Provided data below:

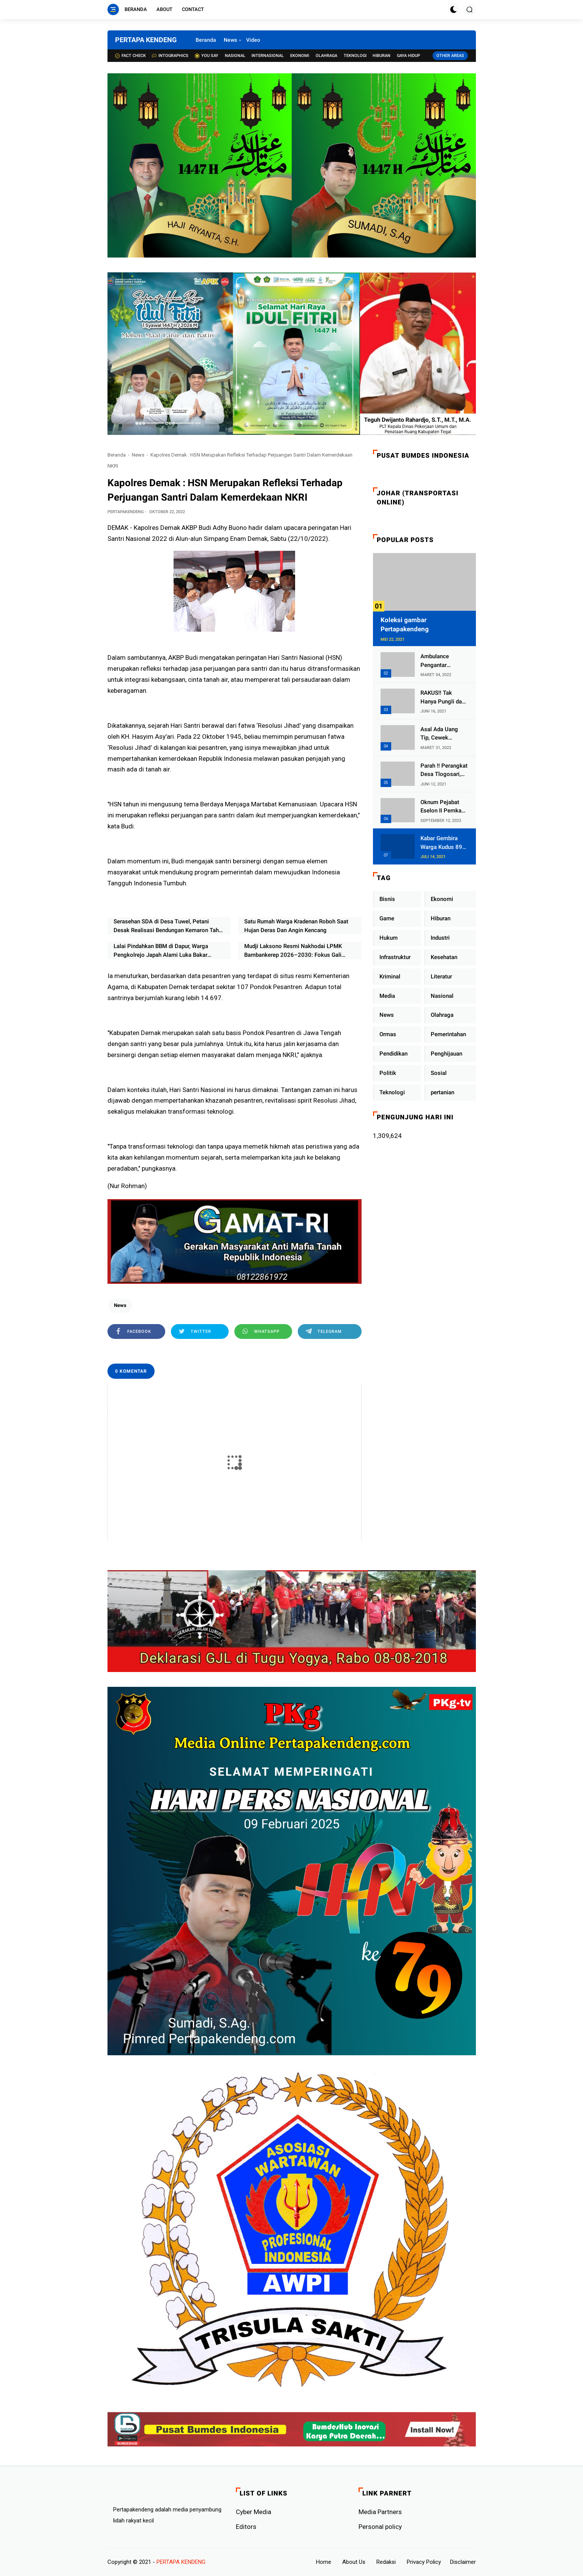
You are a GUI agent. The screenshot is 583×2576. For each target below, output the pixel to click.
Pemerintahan (448, 1034)
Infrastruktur (395, 957)
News (230, 40)
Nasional (235, 55)
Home (323, 2562)
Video (253, 40)
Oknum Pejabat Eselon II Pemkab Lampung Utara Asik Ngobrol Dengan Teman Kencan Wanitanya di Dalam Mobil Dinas (443, 807)
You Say (206, 55)
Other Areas (450, 55)
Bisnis (387, 899)
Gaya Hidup (408, 55)
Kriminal (389, 976)
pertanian (442, 1092)
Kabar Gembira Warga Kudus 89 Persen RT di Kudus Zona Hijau (442, 843)
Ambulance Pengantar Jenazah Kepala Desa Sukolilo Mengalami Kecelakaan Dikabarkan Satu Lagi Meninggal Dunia (441, 661)
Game (386, 918)
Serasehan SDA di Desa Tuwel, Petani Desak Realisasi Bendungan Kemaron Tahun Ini (169, 926)
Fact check (130, 55)
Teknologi (355, 55)
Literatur (441, 976)
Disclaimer (463, 2562)
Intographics (170, 55)
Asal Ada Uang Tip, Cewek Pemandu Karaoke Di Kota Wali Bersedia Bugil (443, 734)
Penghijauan (446, 1053)
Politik (387, 1073)
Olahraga (326, 55)
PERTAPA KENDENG (146, 40)
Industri (440, 937)
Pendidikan (393, 1053)
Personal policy (380, 2526)
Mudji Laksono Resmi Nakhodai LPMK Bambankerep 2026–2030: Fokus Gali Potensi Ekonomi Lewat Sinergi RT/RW (293, 951)
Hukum (388, 937)
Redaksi (386, 2562)
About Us (353, 2562)
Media (387, 995)
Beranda (136, 9)
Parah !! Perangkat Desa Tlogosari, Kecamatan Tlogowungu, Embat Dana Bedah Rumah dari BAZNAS (444, 770)
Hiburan (381, 55)
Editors (246, 2526)
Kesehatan (444, 957)
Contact (193, 9)
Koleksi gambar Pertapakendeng (405, 624)
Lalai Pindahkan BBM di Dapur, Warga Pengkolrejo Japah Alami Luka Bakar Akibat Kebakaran (161, 951)
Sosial (439, 1073)
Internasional (267, 55)
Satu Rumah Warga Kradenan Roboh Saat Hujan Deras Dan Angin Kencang (296, 926)
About (164, 9)
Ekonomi (299, 55)
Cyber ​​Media (253, 2512)
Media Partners (380, 2512)
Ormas (387, 1034)
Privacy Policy (424, 2562)
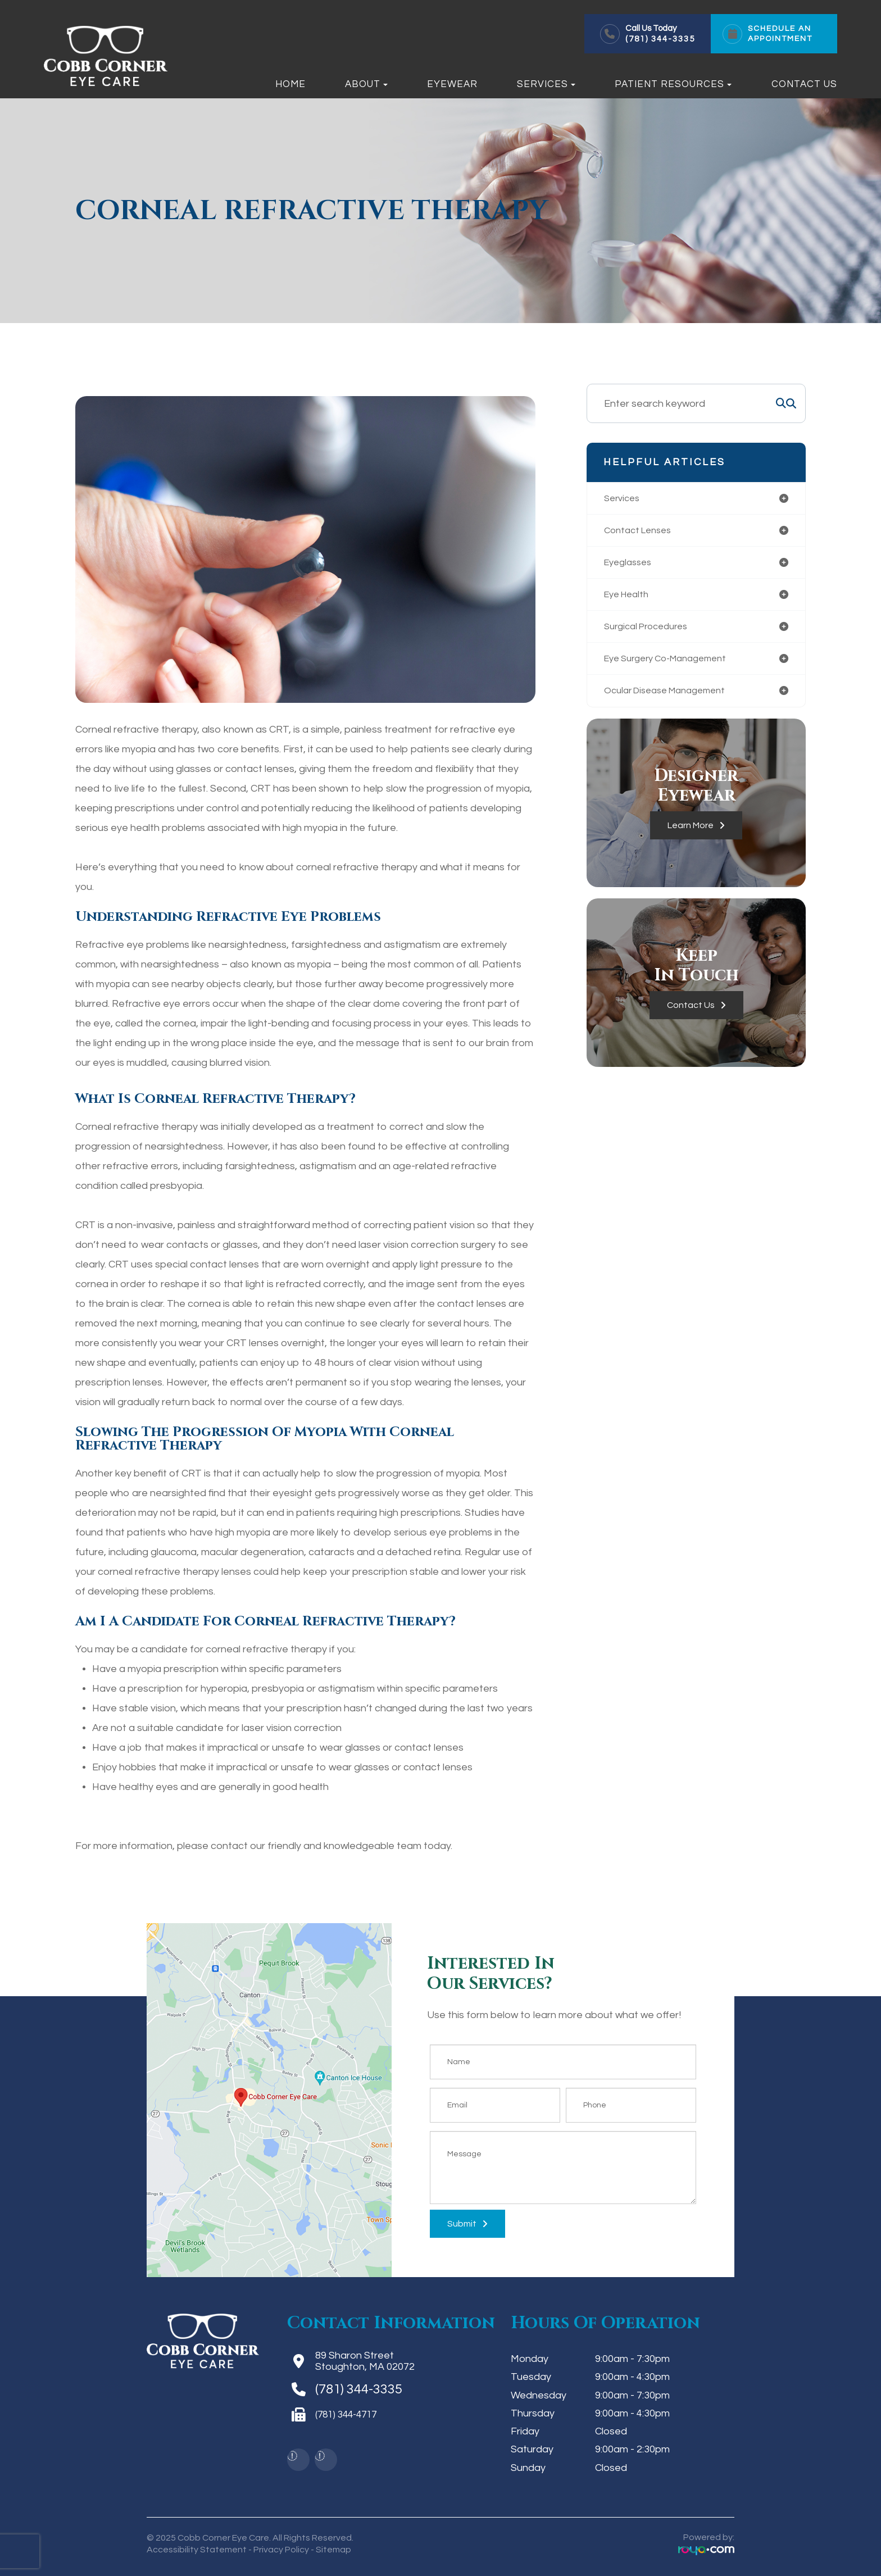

End of Provided data.

**What this task involves**: In the answer, give only the lines from the top of the data above through the line with "pertanian (442, 1092)", reproduced exactly; no picture may appear.

**Answer section**:
You are a GUI agent. The screenshot is 583×2576. For each target below, output the pixel to click.
Pemerintahan (448, 1034)
Infrastruktur (395, 957)
News (230, 40)
Nasional (235, 55)
Home (323, 2562)
Video (253, 40)
Oknum Pejabat Eselon II Pemkab Lampung Utara Asik Ngobrol Dengan Teman Kencan Wanitanya di Dalam Mobil Dinas (443, 807)
You Say (206, 55)
Other Areas (450, 55)
Bisnis (387, 899)
Gaya Hidup (408, 55)
Kriminal (389, 976)
pertanian (442, 1092)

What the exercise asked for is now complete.